Like all aspects of Victorian culture, drinking was strictly segregated on class and gender lines, partly on account of the expense of booze, partly through custom and preference.

Working class boozers

Working class men and women partook of two beverages: beer and gin. Wines and other drinks were not widely available and were out of their price-range, as they were imported.

Beer has been brewed in Britain for centuries, and until recent times formed a vital part of the British diet. It really was a staple food. Water was unsafe to drink, especially in towns, giving people everything from an upset stomach to cholera. Since water could be deadly, everyone drank beer. This was brewed at home, by women, or in small breweries. Even as a commercial concern, brewing was traditionally one of the few professions open to women. Typical beer had a low alcohol content – maybe 2 percent – and was drunk all day long from breakfast to bed-time by men, women, children, babies, pregnant women, everyone. It was often thick and nourishing, filled with vitamins and minerals from the grains.

Typical boozers

By the Victorian era increasing gender divides and the growth of industrial breweries pushed female purveyors of craft beer out of the market. Since the working classes lived in such cramped conditions in towns and cities, they turned away from home brewing and towards industrially produced beer, served in pubs. Where town-dwellers drank at home, they usually sent a child off to the pub with a tankard to fill up. Bottled beer was not available until later.

This meant that all working class districts were crowded with pubs, and they provided a friendly home from home. Plenty of gas-light and roaring fires made them often much more comfortable than people’s miserable hovels, and many men could barely be prised away from the pub.

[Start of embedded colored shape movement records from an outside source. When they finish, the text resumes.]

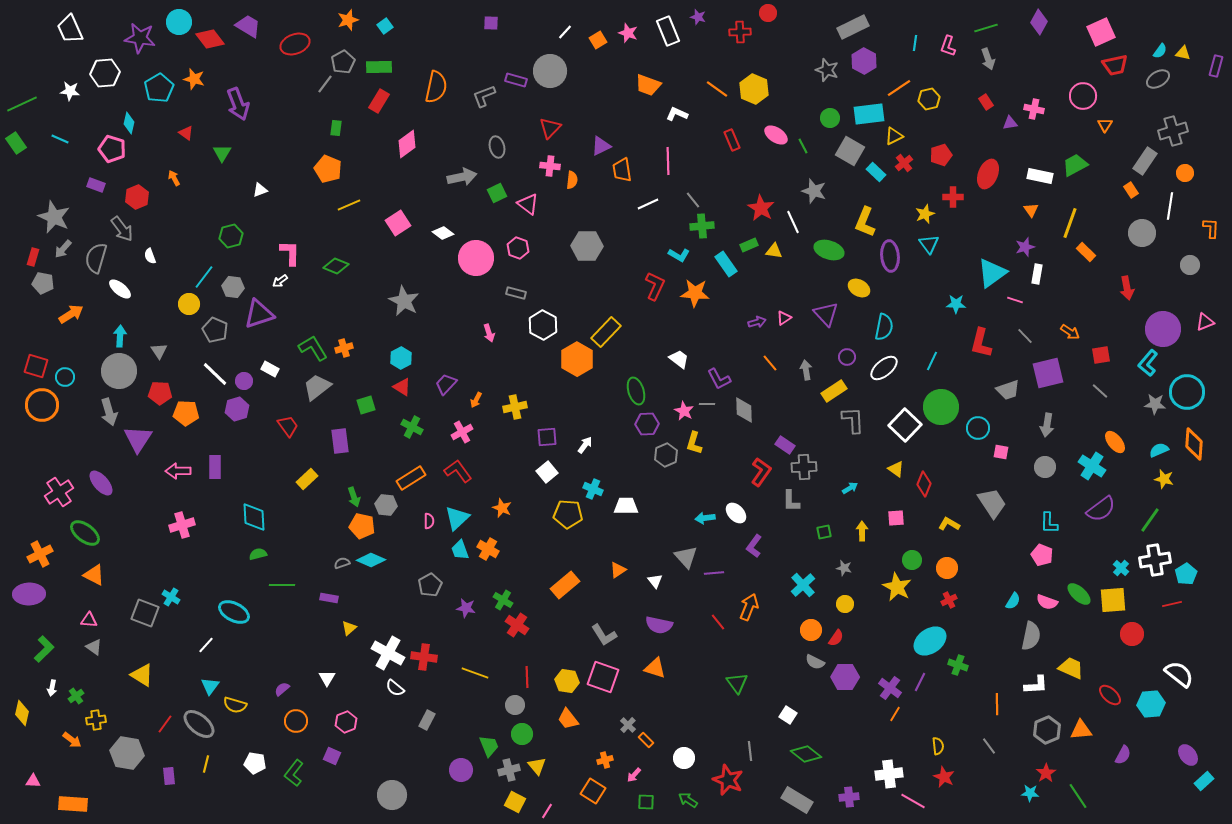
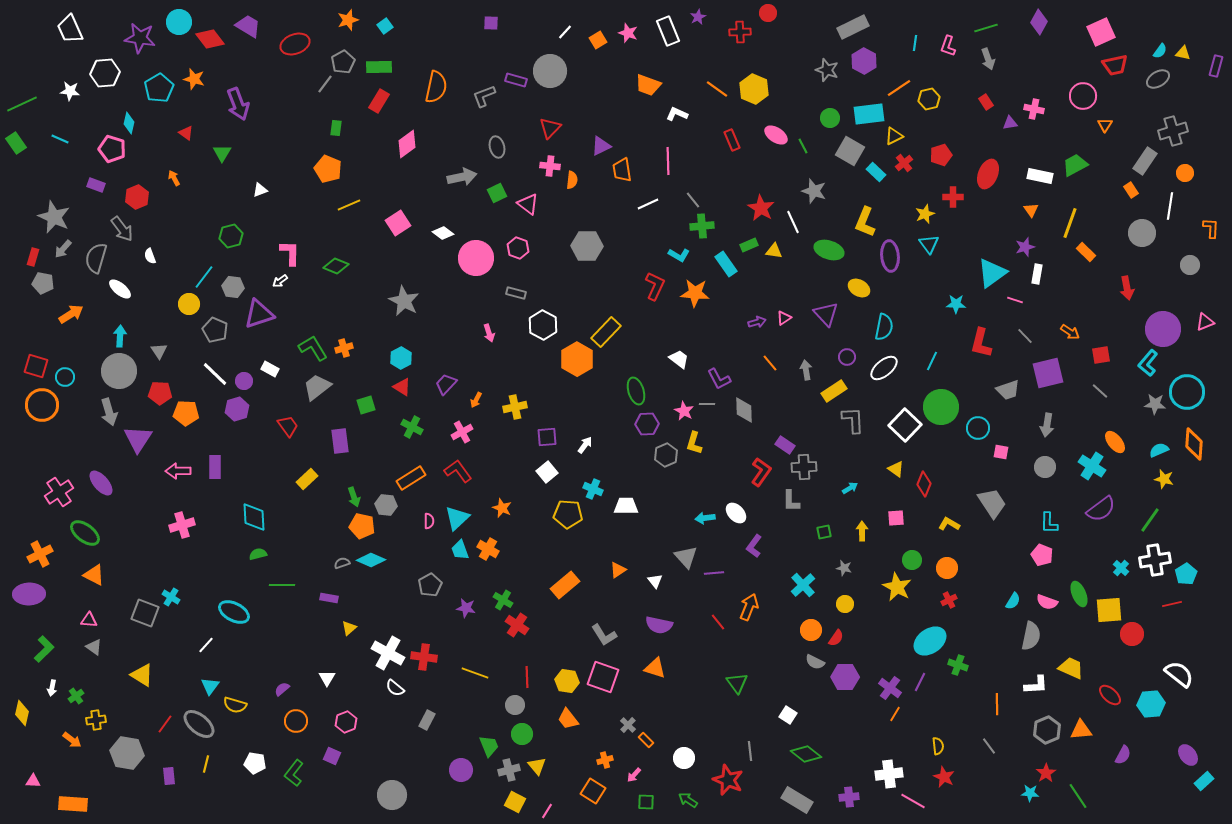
purple star at (698, 17): rotated 28 degrees clockwise
green ellipse at (1079, 594): rotated 25 degrees clockwise
yellow square at (1113, 600): moved 4 px left, 10 px down
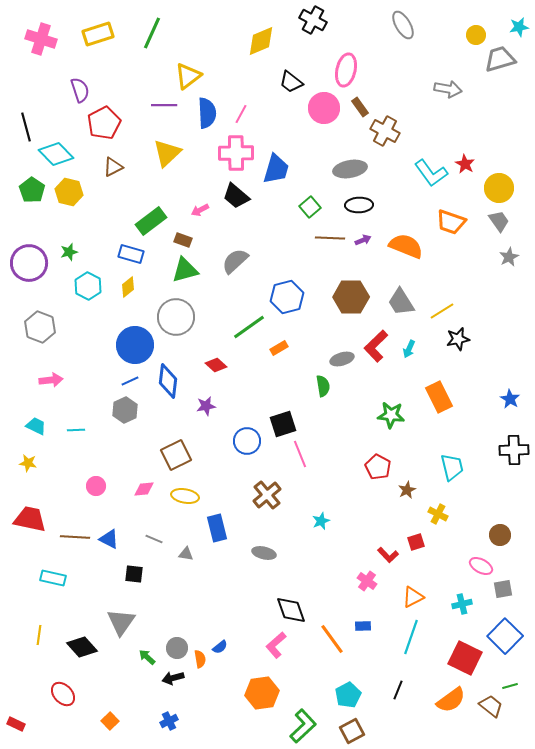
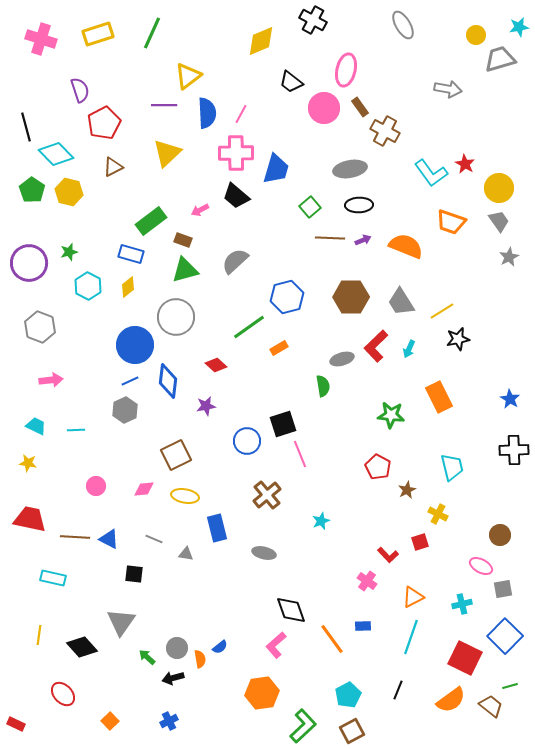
red square at (416, 542): moved 4 px right
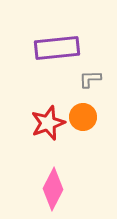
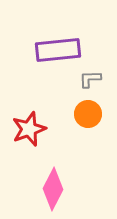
purple rectangle: moved 1 px right, 2 px down
orange circle: moved 5 px right, 3 px up
red star: moved 19 px left, 6 px down
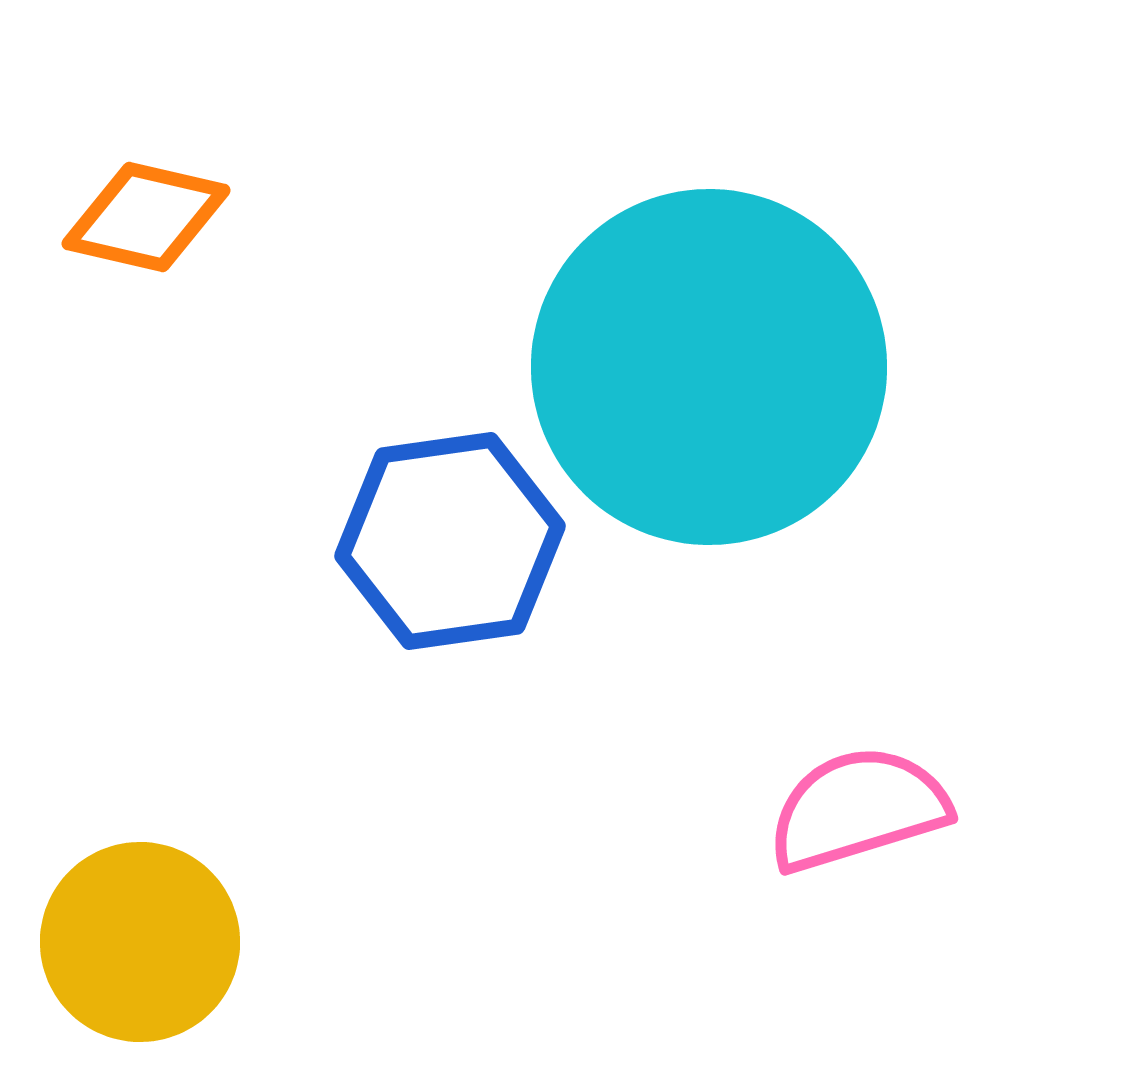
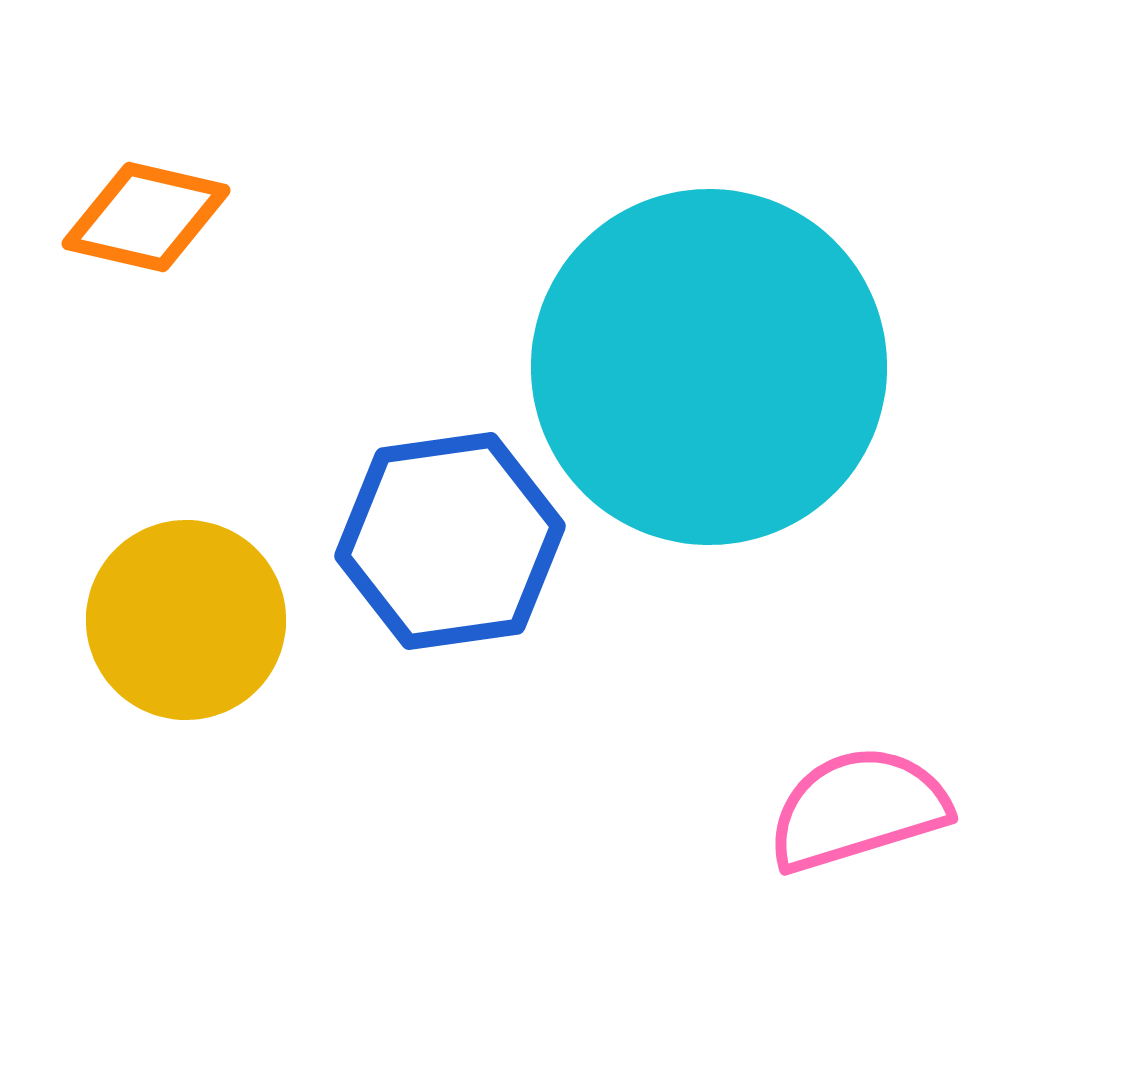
yellow circle: moved 46 px right, 322 px up
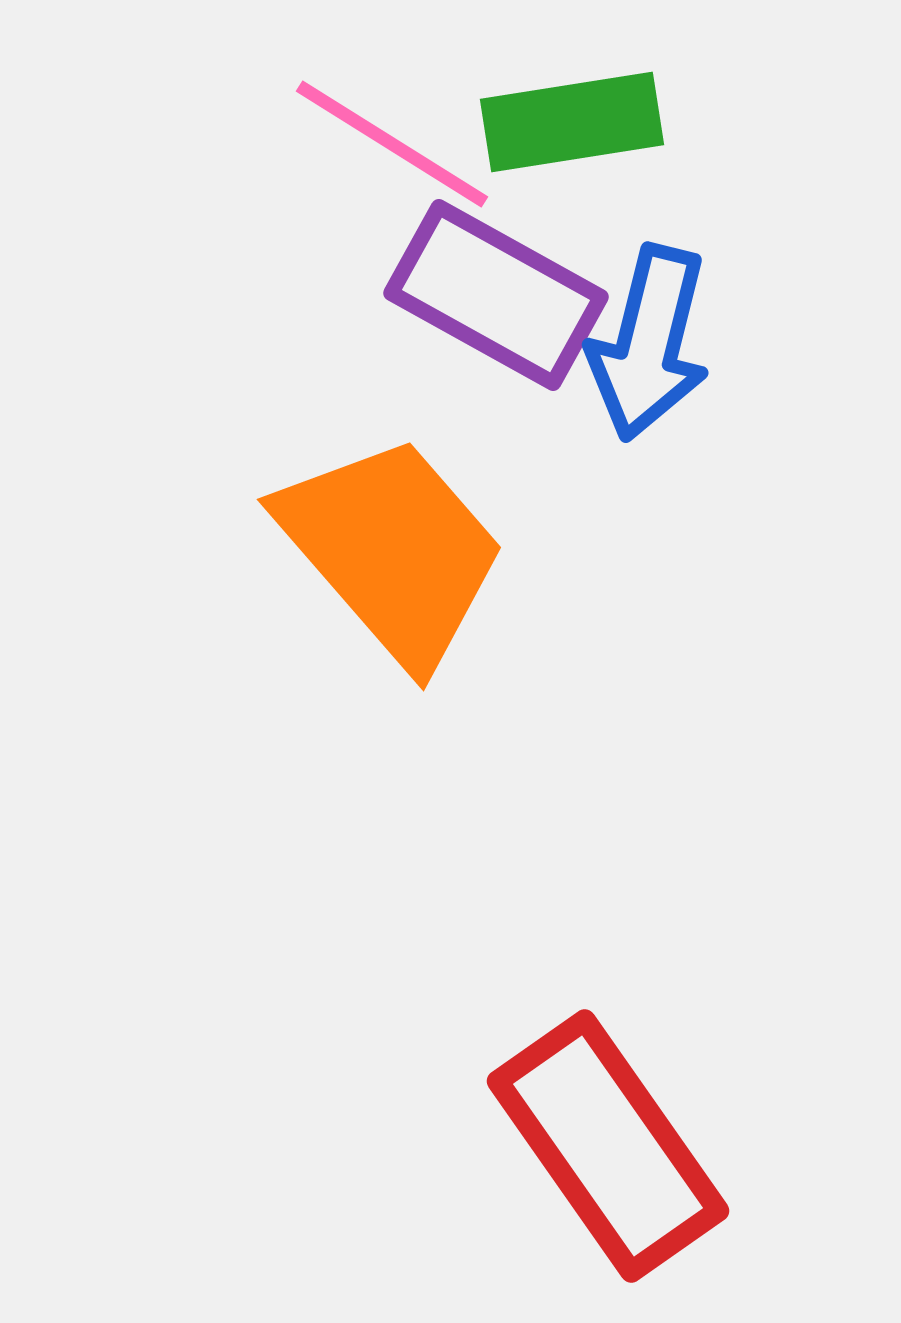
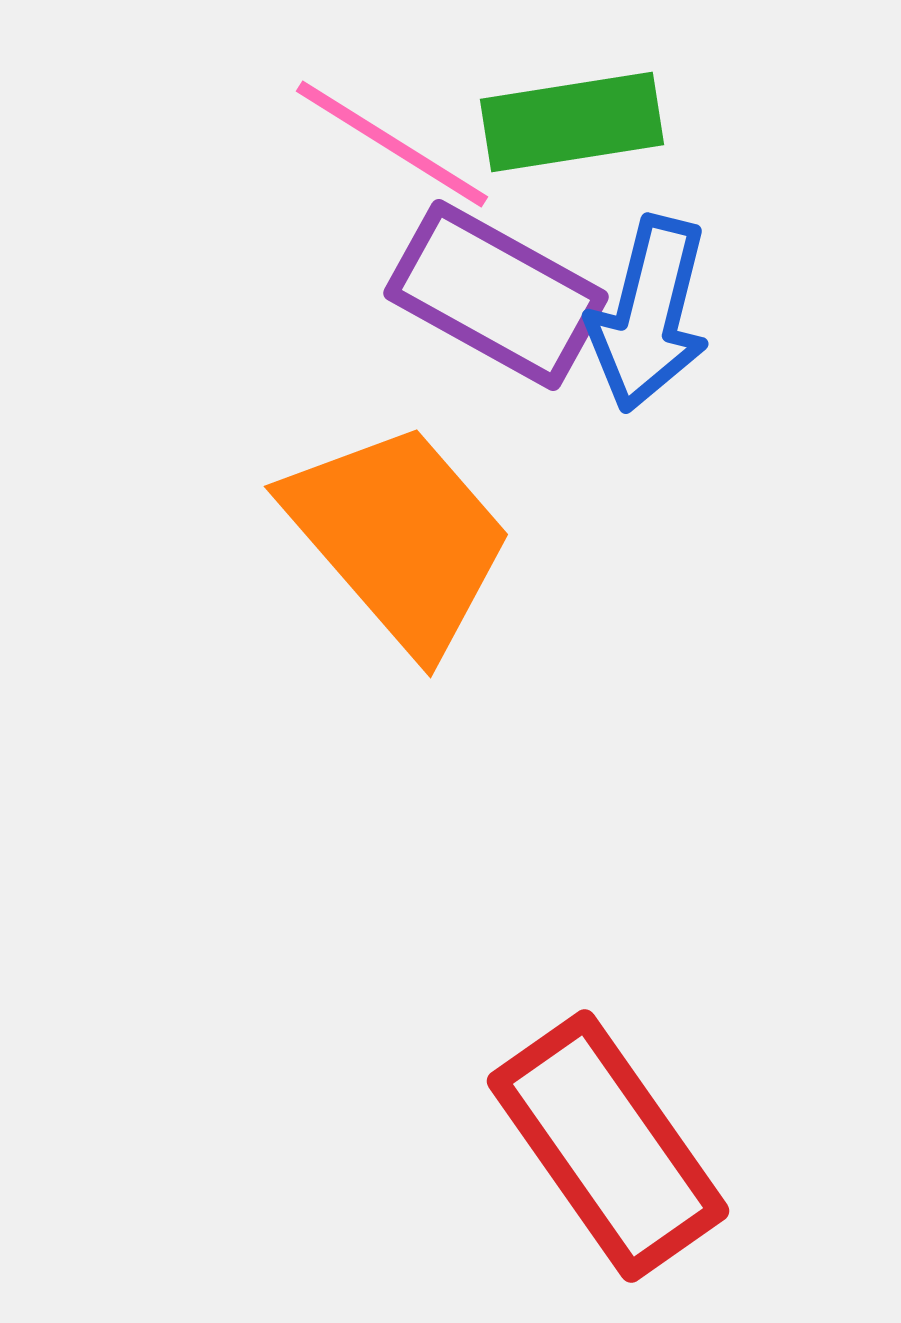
blue arrow: moved 29 px up
orange trapezoid: moved 7 px right, 13 px up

‘Behind the Bar’ by John Henry Henshall

Gin was first produced in Britain after the Dutch King William of Orange took the throne in 1688. Years of excellent harvests had left Britain with a grain surplus and low prices. He took advantage of this by reducing taxation on distilling. The following year, British distillers produced around 500,000 gallons of neutral grain spirit. Now gin is in fact just neutral spirit – vodka – flavoured with juniper and anything else that takes the distillers fancy. The British flavoured their alcohol with juniper in honour of their King’s favourite Dutch drink, Jenever. And that’s how gin was born. By the 1720s London’s distillers produced 20 million gallons of spirits a year, as well as a staggering amount of illegal moonshine. In the mid-century around 1 in 4 London houses contained a working gin still, pumping out high-strength booze. Hogarth’s etching ‘Gin Line’, portraying the horrors of a city in the grip of an epidemic of alcoholism, wasn’t much of an exaggeration. Gin was called ‘mother’s ruin’ for a reason.

Hogarth’s ‘Gin Lane’

The gin craze had died down by the nineteenth century, but it was still the widely available alternative to beer. Drunk neat or with a bit of sugar, it was still popular with working-class women in need of something fortifying. As there was little refrigeration and water was still unsafe, there was no ice for the working classes. Gin was drunk at room temperature, or warm.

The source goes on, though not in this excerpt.